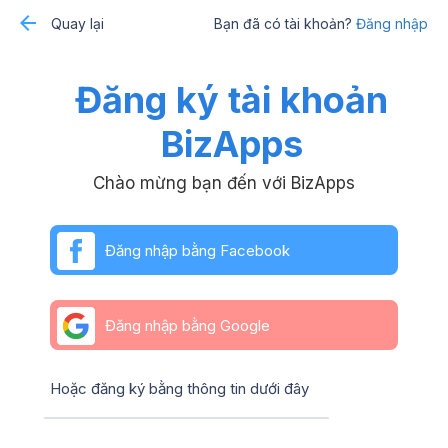
Quay lại
Bạn đã có tài khoản?
Đăng nhập
Đăng ký tài khoản
BizApps
Chào mừng bạn đến với BizApps
Đăng nhập bằng Facebook
Đăng nhập bằng Google
Hoặc đăng ký bằng thông tin dưới đây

□ □ □ □ □ □ □

_Work to complete_.
Print out the whole of the material word for word, without pictures.

_Reply_.
Quay lại
Bạn đã có tài khoản?
Đăng nhập
Đăng ký tài khoản
BizApps
Chào mừng bạn đến với BizApps
Đăng nhập bằng Facebook
Đăng nhập bằng Google
Hoặc đăng ký bằng thông tin dưới đây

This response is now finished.